To facilitate invasion, cancer cells often undergo Epithelial-Mesenchymal Transition (EMT), transforming stationary epithelial cells into mobile, invasive cells. The cells then enter the bloodstream or lymphatic system through intravasation, often exploiting leaky tumor blood vessels. Once in circulation, they must survive stressors like immune surveillance and fluid shear stress, frequently traveling in protective clusters.
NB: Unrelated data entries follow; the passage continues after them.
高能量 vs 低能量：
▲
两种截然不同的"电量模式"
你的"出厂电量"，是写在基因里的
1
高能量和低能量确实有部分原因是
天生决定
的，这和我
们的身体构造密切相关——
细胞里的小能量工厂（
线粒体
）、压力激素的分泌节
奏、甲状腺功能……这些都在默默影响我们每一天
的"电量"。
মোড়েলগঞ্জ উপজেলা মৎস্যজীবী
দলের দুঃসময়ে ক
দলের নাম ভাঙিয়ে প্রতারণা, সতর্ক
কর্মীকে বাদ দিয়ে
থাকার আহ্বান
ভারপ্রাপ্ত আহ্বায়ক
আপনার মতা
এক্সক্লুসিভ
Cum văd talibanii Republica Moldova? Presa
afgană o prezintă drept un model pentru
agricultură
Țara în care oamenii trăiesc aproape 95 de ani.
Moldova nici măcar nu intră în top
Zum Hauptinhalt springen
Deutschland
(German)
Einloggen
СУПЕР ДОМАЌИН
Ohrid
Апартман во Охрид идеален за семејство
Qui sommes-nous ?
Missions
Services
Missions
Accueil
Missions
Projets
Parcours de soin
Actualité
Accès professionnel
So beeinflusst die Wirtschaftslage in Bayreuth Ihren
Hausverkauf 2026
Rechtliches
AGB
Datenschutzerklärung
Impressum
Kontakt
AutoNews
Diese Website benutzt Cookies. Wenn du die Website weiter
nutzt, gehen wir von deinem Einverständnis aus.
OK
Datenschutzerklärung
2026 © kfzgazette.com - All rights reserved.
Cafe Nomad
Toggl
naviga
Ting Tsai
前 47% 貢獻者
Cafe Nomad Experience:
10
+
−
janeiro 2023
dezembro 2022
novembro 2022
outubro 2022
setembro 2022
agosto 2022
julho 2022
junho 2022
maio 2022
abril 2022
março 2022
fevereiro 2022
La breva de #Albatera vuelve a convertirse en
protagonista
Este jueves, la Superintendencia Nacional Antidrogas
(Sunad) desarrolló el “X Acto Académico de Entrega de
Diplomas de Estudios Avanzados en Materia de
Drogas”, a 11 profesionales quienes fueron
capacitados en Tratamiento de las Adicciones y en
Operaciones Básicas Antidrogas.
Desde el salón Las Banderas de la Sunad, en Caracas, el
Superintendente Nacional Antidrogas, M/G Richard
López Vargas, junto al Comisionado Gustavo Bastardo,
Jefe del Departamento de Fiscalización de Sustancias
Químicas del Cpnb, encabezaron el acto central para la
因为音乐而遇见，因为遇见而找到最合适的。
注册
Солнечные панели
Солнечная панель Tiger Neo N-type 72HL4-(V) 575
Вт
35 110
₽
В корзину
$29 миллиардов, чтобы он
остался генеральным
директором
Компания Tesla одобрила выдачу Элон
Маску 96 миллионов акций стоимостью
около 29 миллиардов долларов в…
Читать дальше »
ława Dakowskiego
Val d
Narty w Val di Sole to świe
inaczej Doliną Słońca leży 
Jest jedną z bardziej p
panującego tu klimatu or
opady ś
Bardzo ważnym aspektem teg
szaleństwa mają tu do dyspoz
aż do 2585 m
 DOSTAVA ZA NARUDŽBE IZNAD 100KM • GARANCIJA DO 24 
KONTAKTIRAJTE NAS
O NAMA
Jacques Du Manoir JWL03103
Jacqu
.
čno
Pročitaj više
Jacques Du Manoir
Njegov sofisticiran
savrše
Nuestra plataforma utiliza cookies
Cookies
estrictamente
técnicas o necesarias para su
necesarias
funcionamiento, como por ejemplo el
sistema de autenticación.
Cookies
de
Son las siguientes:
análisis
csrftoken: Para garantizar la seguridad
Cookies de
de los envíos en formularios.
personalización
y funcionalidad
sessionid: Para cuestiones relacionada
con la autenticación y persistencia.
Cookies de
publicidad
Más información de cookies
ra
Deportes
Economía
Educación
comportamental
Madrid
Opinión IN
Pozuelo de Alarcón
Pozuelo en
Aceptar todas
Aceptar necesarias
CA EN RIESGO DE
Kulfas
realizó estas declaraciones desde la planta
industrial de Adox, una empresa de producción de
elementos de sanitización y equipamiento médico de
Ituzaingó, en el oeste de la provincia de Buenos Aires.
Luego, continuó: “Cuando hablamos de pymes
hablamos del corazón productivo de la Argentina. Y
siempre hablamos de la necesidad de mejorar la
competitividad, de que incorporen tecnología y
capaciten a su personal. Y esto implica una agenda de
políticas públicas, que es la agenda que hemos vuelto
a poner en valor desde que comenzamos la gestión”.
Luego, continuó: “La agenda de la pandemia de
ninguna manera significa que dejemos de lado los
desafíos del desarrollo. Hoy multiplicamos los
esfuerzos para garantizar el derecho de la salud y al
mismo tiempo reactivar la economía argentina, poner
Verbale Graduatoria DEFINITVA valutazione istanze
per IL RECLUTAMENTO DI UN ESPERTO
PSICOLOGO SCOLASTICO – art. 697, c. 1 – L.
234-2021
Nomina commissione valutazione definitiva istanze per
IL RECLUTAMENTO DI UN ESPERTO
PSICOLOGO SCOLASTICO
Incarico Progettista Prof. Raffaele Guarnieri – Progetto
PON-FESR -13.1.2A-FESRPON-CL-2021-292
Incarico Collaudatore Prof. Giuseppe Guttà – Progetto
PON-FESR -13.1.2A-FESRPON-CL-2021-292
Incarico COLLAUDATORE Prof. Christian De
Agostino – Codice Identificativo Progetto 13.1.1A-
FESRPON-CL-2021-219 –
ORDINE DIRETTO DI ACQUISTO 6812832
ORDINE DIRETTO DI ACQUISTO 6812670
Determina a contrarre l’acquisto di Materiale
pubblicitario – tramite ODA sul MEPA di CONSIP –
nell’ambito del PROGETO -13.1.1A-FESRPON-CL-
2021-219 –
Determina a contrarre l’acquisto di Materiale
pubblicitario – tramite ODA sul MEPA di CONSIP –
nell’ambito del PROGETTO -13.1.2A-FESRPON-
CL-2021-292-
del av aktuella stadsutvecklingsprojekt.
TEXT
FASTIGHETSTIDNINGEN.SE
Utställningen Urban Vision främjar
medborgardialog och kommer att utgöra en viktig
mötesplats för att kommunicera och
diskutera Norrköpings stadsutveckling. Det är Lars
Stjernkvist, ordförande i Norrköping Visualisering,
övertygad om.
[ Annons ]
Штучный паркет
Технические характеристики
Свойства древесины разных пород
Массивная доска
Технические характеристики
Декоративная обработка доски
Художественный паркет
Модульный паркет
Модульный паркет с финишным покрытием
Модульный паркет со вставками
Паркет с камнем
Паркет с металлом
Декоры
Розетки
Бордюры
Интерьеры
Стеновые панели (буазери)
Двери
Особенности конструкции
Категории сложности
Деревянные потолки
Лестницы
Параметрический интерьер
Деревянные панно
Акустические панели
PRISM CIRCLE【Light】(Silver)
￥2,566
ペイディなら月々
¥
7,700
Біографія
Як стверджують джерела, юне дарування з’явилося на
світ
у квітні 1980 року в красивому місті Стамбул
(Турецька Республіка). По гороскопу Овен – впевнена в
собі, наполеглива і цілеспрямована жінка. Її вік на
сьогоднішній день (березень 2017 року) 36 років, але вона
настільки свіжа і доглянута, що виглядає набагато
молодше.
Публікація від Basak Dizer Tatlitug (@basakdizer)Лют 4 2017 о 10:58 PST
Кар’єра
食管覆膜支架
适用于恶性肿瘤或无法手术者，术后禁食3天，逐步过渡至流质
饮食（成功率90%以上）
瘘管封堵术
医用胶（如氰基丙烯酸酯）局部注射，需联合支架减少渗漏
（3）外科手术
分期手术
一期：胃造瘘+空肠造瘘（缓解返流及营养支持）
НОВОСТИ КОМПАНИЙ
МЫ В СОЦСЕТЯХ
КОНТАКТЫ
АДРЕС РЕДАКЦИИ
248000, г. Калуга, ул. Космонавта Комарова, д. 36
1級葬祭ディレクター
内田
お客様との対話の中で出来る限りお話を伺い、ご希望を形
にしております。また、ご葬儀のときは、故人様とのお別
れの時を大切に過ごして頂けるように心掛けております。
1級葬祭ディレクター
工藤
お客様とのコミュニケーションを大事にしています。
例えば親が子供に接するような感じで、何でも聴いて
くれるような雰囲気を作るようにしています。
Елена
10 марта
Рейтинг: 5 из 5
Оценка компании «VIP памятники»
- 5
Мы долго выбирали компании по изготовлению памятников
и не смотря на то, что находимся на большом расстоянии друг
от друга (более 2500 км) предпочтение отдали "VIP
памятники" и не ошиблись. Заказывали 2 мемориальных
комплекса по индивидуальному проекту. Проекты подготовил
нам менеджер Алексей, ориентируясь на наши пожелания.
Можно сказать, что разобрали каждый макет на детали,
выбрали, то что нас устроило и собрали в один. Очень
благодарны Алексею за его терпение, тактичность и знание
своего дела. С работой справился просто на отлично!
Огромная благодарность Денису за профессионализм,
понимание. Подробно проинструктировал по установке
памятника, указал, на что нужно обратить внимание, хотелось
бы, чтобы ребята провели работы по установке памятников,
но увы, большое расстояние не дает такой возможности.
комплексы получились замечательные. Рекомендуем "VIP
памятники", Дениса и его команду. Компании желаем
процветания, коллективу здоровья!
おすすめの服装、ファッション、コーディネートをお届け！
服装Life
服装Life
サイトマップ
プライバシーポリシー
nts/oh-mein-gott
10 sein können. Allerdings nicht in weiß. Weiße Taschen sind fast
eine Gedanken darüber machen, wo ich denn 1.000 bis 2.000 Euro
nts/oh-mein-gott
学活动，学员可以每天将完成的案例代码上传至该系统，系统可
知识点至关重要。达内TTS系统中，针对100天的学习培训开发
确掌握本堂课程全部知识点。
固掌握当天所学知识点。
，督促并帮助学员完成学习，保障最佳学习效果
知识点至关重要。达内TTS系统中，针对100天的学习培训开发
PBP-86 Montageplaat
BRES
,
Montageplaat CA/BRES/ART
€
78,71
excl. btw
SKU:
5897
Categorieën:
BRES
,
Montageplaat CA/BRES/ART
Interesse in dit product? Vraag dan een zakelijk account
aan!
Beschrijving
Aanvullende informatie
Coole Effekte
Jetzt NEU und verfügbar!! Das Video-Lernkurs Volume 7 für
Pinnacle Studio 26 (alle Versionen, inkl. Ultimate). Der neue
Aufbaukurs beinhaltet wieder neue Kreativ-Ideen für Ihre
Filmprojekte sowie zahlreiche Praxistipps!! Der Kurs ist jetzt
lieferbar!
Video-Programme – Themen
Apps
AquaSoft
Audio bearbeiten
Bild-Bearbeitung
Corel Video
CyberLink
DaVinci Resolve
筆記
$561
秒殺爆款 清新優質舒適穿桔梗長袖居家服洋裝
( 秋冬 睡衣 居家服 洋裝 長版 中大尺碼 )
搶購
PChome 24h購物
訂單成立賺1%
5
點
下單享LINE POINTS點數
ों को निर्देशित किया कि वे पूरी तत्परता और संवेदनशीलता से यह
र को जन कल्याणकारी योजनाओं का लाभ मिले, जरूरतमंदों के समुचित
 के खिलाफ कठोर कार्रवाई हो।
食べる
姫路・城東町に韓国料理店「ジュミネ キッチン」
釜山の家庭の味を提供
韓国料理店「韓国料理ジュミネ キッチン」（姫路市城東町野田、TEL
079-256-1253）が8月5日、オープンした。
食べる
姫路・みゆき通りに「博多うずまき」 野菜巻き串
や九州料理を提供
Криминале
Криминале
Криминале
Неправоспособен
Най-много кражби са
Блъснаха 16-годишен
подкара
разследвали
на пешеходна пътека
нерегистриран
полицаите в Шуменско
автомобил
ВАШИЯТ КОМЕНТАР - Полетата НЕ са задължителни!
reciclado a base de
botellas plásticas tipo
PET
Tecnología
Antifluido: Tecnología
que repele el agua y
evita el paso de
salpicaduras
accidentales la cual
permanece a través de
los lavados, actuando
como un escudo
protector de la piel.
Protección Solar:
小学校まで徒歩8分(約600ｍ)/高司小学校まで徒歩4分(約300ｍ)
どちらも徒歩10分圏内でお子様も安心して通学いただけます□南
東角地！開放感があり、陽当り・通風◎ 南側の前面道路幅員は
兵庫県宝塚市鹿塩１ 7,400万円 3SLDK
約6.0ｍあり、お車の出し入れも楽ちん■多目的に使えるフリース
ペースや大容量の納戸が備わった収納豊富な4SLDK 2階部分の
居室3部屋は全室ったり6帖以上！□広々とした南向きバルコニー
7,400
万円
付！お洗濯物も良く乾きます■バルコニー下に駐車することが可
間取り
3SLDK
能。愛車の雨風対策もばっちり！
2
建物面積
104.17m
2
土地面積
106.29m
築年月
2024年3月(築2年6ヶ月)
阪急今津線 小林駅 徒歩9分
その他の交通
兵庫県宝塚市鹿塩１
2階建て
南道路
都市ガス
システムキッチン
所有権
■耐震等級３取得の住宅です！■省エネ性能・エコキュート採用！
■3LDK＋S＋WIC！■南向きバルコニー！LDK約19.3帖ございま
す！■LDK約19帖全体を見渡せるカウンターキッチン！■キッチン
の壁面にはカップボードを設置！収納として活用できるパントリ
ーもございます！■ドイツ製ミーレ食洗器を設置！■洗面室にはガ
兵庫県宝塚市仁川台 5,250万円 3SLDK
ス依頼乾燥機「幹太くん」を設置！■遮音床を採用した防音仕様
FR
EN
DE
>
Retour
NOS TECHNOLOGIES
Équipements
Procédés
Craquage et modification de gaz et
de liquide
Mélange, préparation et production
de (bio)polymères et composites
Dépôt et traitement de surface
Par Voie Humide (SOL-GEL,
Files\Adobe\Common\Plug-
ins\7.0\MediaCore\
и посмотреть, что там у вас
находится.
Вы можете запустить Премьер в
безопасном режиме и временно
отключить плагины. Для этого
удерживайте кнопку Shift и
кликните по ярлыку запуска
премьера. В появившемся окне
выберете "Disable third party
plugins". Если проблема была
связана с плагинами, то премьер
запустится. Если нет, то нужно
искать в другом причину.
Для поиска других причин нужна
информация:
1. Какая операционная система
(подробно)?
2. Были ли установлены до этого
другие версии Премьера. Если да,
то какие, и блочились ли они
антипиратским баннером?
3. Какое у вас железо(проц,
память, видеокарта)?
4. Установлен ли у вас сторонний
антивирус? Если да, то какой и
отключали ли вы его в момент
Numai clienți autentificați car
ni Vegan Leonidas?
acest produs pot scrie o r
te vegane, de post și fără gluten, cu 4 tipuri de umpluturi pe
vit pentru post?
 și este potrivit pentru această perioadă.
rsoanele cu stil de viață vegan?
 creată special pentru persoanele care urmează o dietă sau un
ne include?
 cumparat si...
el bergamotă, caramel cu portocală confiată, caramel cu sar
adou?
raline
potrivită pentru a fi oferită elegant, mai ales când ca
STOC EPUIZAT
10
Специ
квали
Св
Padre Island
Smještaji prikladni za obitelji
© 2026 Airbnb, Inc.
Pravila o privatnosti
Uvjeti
The circulating tumor cells eventually adhere to the endothelial lining of a distant capillary bed and exit the circulation through extravasation. This exit requires the cells to breach the vessel wall, sometimes by releasing enzymes like matrix metalloproteinases (MMPs) to break down the barrier. The final stage is colonization, where the cancer cells must adapt to the new organ microenvironment and begin to proliferate, forming a detectable secondary tumor.
The choice of colonization site is not random, often following the “seed and soil” theory. Here, cancer cells (“seed”) preferentially establish themselves in favorable distant organs (“soil”). For breast cancer, common sites include the bones, lungs, liver, and brain, which provide the specific growth factors and stromal support necessary for the cancer cells to thrive.